● Required work:
Exactly reproduce the lines beginning with the line that includes "Given the image: I" and ending with the last line of the data.
Source data Start Marker
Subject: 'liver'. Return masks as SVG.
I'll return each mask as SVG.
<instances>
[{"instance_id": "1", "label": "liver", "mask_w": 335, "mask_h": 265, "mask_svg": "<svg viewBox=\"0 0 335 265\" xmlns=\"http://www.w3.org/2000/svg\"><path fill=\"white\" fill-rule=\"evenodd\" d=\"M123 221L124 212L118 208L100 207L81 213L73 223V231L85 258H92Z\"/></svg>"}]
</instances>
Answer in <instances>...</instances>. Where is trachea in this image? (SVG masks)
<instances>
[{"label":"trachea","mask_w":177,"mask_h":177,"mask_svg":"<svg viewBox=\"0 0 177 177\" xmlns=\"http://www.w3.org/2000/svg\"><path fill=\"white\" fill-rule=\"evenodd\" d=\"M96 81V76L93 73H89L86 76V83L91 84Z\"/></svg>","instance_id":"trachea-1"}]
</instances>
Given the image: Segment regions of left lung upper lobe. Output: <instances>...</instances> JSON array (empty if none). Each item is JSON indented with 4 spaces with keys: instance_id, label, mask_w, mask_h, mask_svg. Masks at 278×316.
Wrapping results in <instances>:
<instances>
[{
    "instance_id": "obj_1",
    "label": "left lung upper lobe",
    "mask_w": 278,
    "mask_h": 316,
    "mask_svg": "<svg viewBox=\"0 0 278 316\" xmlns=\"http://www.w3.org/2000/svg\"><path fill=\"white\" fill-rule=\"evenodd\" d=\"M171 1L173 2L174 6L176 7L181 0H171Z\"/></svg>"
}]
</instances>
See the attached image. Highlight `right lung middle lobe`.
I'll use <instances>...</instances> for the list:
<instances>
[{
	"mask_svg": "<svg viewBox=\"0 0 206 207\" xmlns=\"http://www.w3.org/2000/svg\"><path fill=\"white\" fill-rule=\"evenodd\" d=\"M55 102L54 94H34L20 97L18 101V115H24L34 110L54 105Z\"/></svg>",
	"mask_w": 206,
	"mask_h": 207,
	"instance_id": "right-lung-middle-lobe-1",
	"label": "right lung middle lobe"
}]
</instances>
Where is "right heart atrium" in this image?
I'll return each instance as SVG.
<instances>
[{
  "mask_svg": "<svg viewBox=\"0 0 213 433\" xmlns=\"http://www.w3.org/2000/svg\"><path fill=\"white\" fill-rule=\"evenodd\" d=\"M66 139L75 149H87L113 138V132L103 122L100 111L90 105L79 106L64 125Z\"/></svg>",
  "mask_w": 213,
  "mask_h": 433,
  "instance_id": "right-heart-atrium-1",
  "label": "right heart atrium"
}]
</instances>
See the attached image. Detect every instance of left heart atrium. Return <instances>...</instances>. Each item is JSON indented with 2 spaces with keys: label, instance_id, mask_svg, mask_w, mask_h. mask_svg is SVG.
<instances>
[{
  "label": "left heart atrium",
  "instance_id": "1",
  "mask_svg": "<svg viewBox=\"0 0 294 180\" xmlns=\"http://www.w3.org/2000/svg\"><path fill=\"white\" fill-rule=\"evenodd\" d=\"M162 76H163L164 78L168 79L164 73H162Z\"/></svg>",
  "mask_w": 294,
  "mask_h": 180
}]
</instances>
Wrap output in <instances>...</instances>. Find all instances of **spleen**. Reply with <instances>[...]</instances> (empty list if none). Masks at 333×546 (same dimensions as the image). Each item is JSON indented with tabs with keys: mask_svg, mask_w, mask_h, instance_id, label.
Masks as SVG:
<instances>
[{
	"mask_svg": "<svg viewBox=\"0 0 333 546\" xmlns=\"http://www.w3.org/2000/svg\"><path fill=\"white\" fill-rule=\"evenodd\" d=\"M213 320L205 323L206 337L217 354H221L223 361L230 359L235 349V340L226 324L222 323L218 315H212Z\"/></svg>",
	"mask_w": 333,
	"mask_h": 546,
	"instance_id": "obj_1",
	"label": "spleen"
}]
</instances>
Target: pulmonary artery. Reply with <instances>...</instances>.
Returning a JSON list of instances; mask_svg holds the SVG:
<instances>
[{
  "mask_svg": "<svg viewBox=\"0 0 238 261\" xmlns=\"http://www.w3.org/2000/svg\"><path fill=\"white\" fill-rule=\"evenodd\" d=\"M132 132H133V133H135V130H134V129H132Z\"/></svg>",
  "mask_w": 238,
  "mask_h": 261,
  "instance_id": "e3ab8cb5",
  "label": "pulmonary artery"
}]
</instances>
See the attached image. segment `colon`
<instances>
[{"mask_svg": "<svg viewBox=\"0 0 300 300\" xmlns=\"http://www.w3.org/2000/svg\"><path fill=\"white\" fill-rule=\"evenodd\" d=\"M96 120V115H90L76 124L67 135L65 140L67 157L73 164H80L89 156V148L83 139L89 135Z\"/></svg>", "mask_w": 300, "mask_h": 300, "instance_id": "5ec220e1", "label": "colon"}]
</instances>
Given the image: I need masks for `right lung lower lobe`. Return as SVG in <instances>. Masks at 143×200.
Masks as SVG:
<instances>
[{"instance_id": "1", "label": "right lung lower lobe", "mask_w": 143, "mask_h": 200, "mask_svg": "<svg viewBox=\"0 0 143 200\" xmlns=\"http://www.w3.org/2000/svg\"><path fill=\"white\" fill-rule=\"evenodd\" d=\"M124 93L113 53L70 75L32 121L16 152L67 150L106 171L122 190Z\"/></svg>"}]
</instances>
Source data End Marker
● Task output:
Given the image: I need masks for `right lung lower lobe`. Return as SVG in <instances>. Masks at 143×200.
Masks as SVG:
<instances>
[{"instance_id": "1", "label": "right lung lower lobe", "mask_w": 143, "mask_h": 200, "mask_svg": "<svg viewBox=\"0 0 143 200\" xmlns=\"http://www.w3.org/2000/svg\"><path fill=\"white\" fill-rule=\"evenodd\" d=\"M124 93L113 53L70 75L32 121L16 152L67 150L106 171L122 190Z\"/></svg>"}]
</instances>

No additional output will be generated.